Page-level text extractions ::
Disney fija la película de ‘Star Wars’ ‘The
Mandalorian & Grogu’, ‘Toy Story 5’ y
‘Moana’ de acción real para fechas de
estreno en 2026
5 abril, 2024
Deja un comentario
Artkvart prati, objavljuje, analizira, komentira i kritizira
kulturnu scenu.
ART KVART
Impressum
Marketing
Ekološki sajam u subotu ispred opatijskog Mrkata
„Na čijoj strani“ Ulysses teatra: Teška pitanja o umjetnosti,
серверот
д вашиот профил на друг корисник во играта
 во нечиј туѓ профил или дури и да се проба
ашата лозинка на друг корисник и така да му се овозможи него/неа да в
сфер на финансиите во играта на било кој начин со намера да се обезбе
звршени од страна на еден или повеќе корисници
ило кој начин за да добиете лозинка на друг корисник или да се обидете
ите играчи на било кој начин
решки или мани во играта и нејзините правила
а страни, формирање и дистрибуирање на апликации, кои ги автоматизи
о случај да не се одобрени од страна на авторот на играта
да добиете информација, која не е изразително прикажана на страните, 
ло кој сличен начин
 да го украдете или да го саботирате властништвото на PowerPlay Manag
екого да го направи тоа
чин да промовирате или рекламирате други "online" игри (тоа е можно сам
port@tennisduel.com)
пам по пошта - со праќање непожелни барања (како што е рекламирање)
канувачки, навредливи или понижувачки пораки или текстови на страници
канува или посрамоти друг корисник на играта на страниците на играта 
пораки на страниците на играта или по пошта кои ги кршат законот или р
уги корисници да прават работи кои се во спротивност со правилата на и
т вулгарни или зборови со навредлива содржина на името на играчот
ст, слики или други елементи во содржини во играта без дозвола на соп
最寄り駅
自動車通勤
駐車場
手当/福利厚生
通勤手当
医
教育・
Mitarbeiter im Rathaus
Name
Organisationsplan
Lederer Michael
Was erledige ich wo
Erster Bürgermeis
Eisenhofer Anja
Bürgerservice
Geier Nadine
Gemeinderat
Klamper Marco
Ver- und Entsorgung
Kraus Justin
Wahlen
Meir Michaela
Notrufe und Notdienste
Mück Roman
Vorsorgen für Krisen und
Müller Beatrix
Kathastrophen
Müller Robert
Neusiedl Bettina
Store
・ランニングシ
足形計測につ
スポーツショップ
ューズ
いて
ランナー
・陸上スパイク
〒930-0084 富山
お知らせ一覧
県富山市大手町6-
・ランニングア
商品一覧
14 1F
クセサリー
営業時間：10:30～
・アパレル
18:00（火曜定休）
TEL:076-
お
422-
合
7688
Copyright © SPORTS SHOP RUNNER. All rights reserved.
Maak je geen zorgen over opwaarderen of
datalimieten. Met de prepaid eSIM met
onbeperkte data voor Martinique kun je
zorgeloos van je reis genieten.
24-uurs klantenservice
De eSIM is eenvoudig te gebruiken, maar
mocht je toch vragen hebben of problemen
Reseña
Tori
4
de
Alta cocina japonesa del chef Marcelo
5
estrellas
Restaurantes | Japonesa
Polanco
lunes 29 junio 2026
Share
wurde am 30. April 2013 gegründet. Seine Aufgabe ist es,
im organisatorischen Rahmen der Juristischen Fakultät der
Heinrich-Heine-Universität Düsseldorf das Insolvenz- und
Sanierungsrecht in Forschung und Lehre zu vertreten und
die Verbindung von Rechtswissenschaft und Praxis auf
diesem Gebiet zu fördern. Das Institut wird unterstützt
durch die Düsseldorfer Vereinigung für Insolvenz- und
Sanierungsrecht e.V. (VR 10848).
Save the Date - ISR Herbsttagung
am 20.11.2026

TRY IT :: Nothing in the records above may be left out; repeat them exactly.

SOLUTION FOR THIS PROBLEM ::
Disney fija la película de ‘Star Wars’ ‘The
Mandalorian & Grogu’, ‘Toy Story 5’ y
‘Moana’ de acción real para fechas de
estreno en 2026
5 abril, 2024
Deja un comentario
Artkvart prati, objavljuje, analizira, komentira i kritizira
kulturnu scenu.
ART KVART
Impressum
Marketing
Ekološki sajam u subotu ispred opatijskog Mrkata
„Na čijoj strani“ Ulysses teatra: Teška pitanja o umjetnosti,
серверот
д вашиот профил на друг корисник во играта
 во нечиј туѓ профил или дури и да се проба
ашата лозинка на друг корисник и така да му се овозможи него/неа да в
сфер на финансиите во играта на било кој начин со намера да се обезбе
звршени од страна на еден или повеќе корисници
ило кој начин за да добиете лозинка на друг корисник или да се обидете
ите играчи на било кој начин
решки или мани во играта и нејзините правила
а страни, формирање и дистрибуирање на апликации, кои ги автоматизи
о случај да не се одобрени од страна на авторот на играта
да добиете информација, која не е изразително прикажана на страните, 
ло кој сличен начин
 да го украдете или да го саботирате властништвото на PowerPlay Manag
екого да го направи тоа
чин да промовирате или рекламирате други "online" игри (тоа е можно сам
port@tennisduel.com)
пам по пошта - со праќање непожелни барања (како што е рекламирање)
канувачки, навредливи или понижувачки пораки или текстови на страници
канува или посрамоти друг корисник на играта на страниците на играта 
пораки на страниците на играта или по пошта кои ги кршат законот или р
уги корисници да прават работи кои се во спротивност со правилата на и
т вулгарни или зборови со навредлива содржина на името на играчот
ст, слики или други елементи во содржини во играта без дозвола на соп
最寄り駅
自動車通勤
駐車場
手当/福利厚生
通勤手当
医
教育・
Mitarbeiter im Rathaus
Name
Organisationsplan
Lederer Michael
Was erledige ich wo
Erster Bürgermeis
Eisenhofer Anja
Bürgerservice
Geier Nadine
Gemeinderat
Klamper Marco
Ver- und Entsorgung
Kraus Justin
Wahlen
Meir Michaela
Notrufe und Notdienste
Mück Roman
Vorsorgen für Krisen und
Müller Beatrix
Kathastrophen
Müller Robert
Neusiedl Bettina
Store
・ランニングシ
足形計測につ
スポーツショップ
ューズ
いて
ランナー
・陸上スパイク
〒930-0084 富山
お知らせ一覧
県富山市大手町6-
・ランニングア
商品一覧
14 1F
クセサリー
営業時間：10:30～
・アパレル
18:00（火曜定休）
TEL:076-
お
422-
合
7688
Copyright © SPORTS SHOP RUNNER. All rights reserved.
Maak je geen zorgen over opwaarderen of
datalimieten. Met de prepaid eSIM met
onbeperkte data voor Martinique kun je
zorgeloos van je reis genieten.
24-uurs klantenservice
De eSIM is eenvoudig te gebruiken, maar
mocht je toch vragen hebben of problemen
Reseña
Tori
4
de
Alta cocina japonesa del chef Marcelo
5
estrellas
Restaurantes | Japonesa
Polanco
lunes 29 junio 2026
Share
wurde am 30. April 2013 gegründet. Seine Aufgabe ist es,
im organisatorischen Rahmen der Juristischen Fakultät der
Heinrich-Heine-Universität Düsseldorf das Insolvenz- und
Sanierungsrecht in Forschung und Lehre zu vertreten und
die Verbindung von Rechtswissenschaft und Praxis auf
diesem Gebiet zu fördern. Das Institut wird unterstützt
durch die Düsseldorfer Vereinigung für Insolvenz- und
Sanierungsrecht e.V. (VR 10848).
Save the Date - ISR Herbsttagung
am 20.11.2026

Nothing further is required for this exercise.